The output should consist solely of the line containing "This screenshot has width=547, height=2576." and all lines after it through the final line of the entries below, reproduced exactly.

═════ Input material

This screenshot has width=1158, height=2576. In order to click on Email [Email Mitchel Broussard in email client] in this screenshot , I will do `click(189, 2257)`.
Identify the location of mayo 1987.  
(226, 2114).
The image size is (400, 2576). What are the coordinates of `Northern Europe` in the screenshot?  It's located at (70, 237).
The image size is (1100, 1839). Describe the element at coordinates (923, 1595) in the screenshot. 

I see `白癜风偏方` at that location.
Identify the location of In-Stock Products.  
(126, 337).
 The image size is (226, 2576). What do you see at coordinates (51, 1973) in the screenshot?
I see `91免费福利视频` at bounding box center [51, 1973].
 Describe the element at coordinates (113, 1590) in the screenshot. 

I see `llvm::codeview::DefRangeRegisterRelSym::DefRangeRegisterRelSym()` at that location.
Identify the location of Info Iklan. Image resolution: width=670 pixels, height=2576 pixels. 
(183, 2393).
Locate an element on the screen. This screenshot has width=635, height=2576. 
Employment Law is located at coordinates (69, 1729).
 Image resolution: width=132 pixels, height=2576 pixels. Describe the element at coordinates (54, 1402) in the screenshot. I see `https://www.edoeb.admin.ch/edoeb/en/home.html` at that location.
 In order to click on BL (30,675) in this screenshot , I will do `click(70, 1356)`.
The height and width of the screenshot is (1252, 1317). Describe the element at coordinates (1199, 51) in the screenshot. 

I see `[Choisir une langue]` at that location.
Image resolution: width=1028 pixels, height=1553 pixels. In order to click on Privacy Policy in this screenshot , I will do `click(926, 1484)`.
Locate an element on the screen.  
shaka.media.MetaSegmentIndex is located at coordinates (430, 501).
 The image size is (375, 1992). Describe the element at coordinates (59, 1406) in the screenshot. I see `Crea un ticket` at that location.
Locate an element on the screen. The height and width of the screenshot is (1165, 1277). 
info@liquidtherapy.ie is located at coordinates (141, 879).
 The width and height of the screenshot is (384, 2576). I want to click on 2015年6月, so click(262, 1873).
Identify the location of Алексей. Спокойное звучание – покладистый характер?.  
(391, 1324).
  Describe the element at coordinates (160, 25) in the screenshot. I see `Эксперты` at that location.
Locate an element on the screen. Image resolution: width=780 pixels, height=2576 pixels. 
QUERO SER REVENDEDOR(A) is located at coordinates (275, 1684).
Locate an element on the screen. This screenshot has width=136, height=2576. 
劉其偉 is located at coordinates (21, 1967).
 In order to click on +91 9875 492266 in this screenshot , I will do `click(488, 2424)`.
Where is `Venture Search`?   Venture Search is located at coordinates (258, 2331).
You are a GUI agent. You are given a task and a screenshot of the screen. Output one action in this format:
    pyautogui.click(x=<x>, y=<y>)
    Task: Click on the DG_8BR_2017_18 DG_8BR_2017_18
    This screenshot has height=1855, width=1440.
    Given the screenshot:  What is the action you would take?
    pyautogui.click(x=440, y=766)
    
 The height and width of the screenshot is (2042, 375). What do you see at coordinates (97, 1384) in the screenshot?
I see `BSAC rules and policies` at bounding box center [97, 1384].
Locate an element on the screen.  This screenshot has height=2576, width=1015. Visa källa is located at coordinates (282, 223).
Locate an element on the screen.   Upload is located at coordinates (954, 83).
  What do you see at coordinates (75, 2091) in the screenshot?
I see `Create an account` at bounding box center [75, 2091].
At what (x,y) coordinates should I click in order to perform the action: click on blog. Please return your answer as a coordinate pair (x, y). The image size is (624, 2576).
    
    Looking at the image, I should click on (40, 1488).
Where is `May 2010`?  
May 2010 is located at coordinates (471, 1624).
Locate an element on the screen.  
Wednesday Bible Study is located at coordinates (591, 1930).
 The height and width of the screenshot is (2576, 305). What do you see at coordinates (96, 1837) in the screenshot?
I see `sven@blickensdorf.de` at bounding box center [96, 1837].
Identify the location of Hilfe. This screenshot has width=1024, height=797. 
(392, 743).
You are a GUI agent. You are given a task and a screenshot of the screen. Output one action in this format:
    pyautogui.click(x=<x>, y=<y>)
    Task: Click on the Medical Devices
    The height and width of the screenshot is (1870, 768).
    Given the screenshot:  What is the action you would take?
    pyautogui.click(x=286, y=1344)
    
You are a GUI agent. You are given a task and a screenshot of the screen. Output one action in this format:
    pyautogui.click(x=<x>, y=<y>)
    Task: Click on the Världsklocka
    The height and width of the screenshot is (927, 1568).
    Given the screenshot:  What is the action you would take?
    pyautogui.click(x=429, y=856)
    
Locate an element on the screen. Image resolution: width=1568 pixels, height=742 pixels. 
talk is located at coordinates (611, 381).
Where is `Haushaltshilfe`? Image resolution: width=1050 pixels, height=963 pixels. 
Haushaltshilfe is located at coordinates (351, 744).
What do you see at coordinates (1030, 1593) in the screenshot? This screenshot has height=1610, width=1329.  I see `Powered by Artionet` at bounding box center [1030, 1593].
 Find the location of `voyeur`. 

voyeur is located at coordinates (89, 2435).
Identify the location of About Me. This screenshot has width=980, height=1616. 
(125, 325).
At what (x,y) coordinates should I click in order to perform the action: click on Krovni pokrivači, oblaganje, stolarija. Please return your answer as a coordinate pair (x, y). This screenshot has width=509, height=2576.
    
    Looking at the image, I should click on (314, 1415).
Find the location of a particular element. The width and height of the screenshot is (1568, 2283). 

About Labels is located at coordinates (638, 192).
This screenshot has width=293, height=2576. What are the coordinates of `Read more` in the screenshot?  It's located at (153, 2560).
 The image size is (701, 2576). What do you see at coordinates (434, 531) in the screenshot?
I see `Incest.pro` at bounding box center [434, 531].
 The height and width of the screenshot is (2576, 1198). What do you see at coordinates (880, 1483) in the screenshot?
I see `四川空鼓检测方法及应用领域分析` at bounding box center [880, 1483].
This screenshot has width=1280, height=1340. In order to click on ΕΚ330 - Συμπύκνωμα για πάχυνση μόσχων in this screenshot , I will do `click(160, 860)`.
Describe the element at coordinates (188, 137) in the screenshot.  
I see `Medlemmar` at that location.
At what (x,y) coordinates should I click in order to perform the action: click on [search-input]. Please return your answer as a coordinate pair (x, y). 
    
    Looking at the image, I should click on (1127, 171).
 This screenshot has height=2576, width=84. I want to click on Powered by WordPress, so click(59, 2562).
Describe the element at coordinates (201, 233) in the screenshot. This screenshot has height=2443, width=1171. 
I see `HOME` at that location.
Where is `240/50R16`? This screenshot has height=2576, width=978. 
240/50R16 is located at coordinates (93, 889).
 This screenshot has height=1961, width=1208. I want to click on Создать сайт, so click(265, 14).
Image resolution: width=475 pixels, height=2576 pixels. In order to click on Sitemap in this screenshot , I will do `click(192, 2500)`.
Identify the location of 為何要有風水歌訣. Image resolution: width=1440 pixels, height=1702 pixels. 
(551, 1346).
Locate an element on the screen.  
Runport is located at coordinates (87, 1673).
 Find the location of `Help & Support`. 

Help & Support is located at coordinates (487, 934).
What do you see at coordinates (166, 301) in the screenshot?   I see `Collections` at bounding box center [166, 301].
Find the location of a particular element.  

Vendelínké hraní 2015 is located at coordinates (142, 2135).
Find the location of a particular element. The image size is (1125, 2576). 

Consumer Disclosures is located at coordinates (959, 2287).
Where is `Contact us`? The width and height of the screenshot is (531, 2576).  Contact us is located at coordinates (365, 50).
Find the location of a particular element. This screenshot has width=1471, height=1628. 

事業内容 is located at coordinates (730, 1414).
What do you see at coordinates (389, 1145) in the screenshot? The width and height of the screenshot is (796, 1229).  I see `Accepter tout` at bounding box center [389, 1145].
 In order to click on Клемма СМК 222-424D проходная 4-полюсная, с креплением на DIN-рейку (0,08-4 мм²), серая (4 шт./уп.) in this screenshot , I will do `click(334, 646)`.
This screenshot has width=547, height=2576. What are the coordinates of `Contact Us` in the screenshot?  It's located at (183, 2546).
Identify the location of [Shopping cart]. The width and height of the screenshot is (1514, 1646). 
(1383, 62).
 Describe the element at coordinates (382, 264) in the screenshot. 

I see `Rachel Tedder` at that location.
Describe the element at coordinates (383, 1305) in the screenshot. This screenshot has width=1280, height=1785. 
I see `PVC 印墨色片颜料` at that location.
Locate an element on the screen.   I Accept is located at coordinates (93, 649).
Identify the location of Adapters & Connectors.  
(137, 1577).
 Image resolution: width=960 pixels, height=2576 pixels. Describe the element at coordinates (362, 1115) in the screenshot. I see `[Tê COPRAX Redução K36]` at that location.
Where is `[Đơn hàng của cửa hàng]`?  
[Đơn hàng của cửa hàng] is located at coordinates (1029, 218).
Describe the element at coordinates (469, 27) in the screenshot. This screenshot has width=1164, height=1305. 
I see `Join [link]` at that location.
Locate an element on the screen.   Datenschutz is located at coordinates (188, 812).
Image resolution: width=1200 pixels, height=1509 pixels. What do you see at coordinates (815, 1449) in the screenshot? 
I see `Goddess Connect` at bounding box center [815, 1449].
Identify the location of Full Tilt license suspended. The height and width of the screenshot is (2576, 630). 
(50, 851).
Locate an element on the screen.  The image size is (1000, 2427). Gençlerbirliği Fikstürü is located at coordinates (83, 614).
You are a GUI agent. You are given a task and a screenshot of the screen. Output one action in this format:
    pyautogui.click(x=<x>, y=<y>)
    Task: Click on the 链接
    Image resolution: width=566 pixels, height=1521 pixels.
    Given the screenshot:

══════════

**Solution:**
This screenshot has width=547, height=2576. What are the coordinates of `Contact Us` in the screenshot?  It's located at (183, 2546).
Identify the location of [Shopping cart]. The width and height of the screenshot is (1514, 1646). 
(1383, 62).
 Describe the element at coordinates (382, 264) in the screenshot. 

I see `Rachel Tedder` at that location.
Describe the element at coordinates (383, 1305) in the screenshot. This screenshot has width=1280, height=1785. 
I see `PVC 印墨色片颜料` at that location.
Locate an element on the screen.   I Accept is located at coordinates (93, 649).
Identify the location of Adapters & Connectors.  
(137, 1577).
 Image resolution: width=960 pixels, height=2576 pixels. Describe the element at coordinates (362, 1115) in the screenshot. I see `[Tê COPRAX Redução K36]` at that location.
Where is `[Đơn hàng của cửa hàng]`?  
[Đơn hàng của cửa hàng] is located at coordinates (1029, 218).
Describe the element at coordinates (469, 27) in the screenshot. This screenshot has width=1164, height=1305. 
I see `Join [link]` at that location.
Locate an element on the screen.   Datenschutz is located at coordinates (188, 812).
Image resolution: width=1200 pixels, height=1509 pixels. What do you see at coordinates (815, 1449) in the screenshot? 
I see `Goddess Connect` at bounding box center [815, 1449].
Identify the location of Full Tilt license suspended. The height and width of the screenshot is (2576, 630). 
(50, 851).
Locate an element on the screen.  The image size is (1000, 2427). Gençlerbirliği Fikstürü is located at coordinates (83, 614).
You are a GUI agent. You are given a task and a screenshot of the screen. Output one action in this format:
    pyautogui.click(x=<x>, y=<y>)
    Task: Click on the 链接
    Image resolution: width=566 pixels, height=1521 pixels.
    Given the screenshot:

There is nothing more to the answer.